Saúde INEM não pode fiscalizar ambulâncias. Maioria está ilegal




Saúde
INEM não pode fiscalizar ambulâncias. Maioria está ilegal

Falta material nas ambulâncias. Bombeiros dizem que muitas vezes as tripulações também não cumprem a lei

A maioria das ambulâncias de transporte de doentes e de socorro dos bombeiros portugueses estão ilegais e o INEM admite que pouco ou nada pode fazer. Em causa estão cerca de 4 mil ambulâncias - onde se incluem também as que têm responsabilidades de socorro - que não cumprem a lei e não foram certificadas pelo Instituto Nacional de Emergência Médica.
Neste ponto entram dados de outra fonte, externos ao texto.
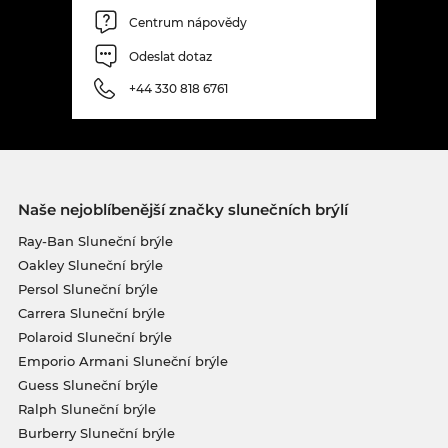
Centrum nápovědy
Odeslat dotaz
+44 330 818 6761
Naše nejoblíbenější značky slunečních brýlí
Ray-Ban Sluneční brýle
Oakley Sluneční brýle
Persol Sluneční brýle
Carrera Sluneční brýle
Polaroid Sluneční brýle
Emporio Armani Sluneční brýle
Guess Sluneční brýle
Ralph Sluneční brýle
Burberry Sluneční brýle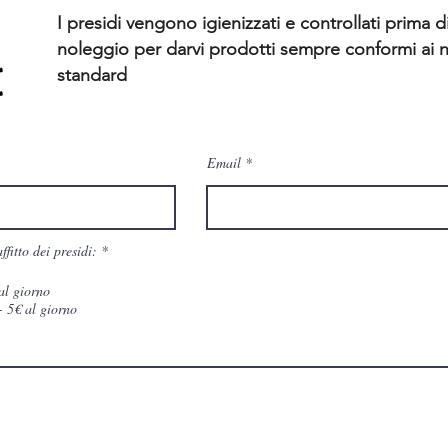
I presidi vengono igienizzati e controllati prima d
noleggio per darvi prodotti sempre conformi ai n
standard
Email
O
ffitto dei presidi:
*
b
b
al giorno
l
i
- 5€ al giorno
g
a
t
o
r
i
o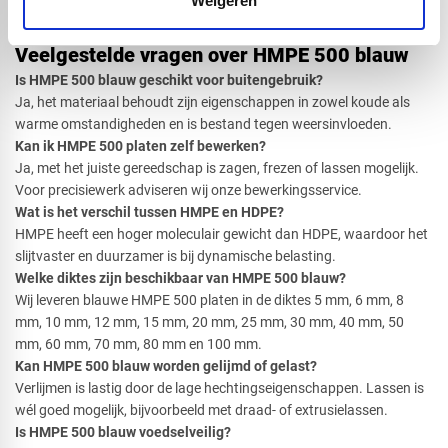
Weigeren
kunnen volledig naar wens worden uitgevoerd.
Veelgestelde vragen over HMPE 500 blauw
Is HMPE 500 blauw geschikt voor buitengebruik?
​Ja, het materiaal behoudt zijn eigenschappen in zowel koude als
warme omstandigheden en is bestand tegen weersinvloeden.
Kan ik HMPE 500 platen zelf bewerken?
​Ja, met het juiste gereedschap is zagen, frezen of lassen mogelijk.
Voor precisiewerk adviseren wij onze bewerkingsservice.
Wat is het verschil tussen HMPE en HDPE?
​HMPE heeft een hoger moleculair gewicht dan HDPE, waardoor het
slijtvaster en duurzamer is bij dynamische belasting.
Welke diktes zijn beschikbaar van HMPE 500 blauw?
​Wij leveren blauwe HMPE 500 platen in de diktes 5 mm, 6 mm, 8
mm, 10 mm, 12 mm, 15 mm, 20 mm, 25 mm, 30 mm, 40 mm, 50
mm, 60 mm, 70 mm, 80 mm en 100 mm.
Kan HMPE 500 blauw worden gelijmd of gelast?
​Verlijmen is lastig door de lage hechtingseigenschappen. Lassen is
wél goed mogelijk, bijvoorbeeld met draad- of extrusielassen.
Is HMPE 500 blauw voedselveilig?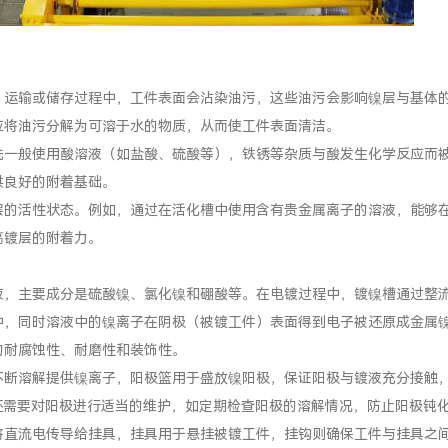
、运输或储存过程中，工件表面会沾染油污，这些油污会影响镍层与基体
应将油污分解为可溶于水的物质，从而使工件表面清洁。
洗一般使用酸溶液（如盐酸、硫酸等），铁锈等杂质与酸发生化学反应而
供良好的附着基础。
层的活性状态。例如，通过在活化槽中使用含有贵金属离子的溶液，能够
高镀层的附着力。
液，主要成分是硫酸镍、氯化镍和硼酸等。在电镀过程中，镀镍槽通过整
中，同时溶液中的镍离子在阴极（被镀工件）表面得到电子被还原成金属
的耐腐蚀性、耐磨性和装饰性。
不断溶解提供镍离子，阳极篮用于盛放镍阳极，保证阳极与镀液充分接触
还需要对阳极进行适当的维护，如定期检查阳极的溶解情况，防止阳极钝
将直流电传导给挂具，挂具用于悬挂被镀工件，挂钩则确保工件与挂具之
Em Portugal existem 4300 ambulâncias nas corporações de bombeiros, mas apenas 400 cumprem as regras impostas pela legislação. Ao i, o instituto garante que "devem ser os bombeiros a tomar a iniciativa de submeter ao INEM os seus meios para serem legalizados", uma vez que à instituição cabe apenas fazer a "vistoria" e não tem qualquer "competência para fiscalizar" - um "trabalho que cabe às forças policiais", acrescenta o INEM. Na prática, como admitiu ao i o presidente da Associação de Bombeiros Profissionais (ABP), Fernando Curto, as ambulâncias "circulam ilegais" e são as "razões económicas" que impedem a "legalização".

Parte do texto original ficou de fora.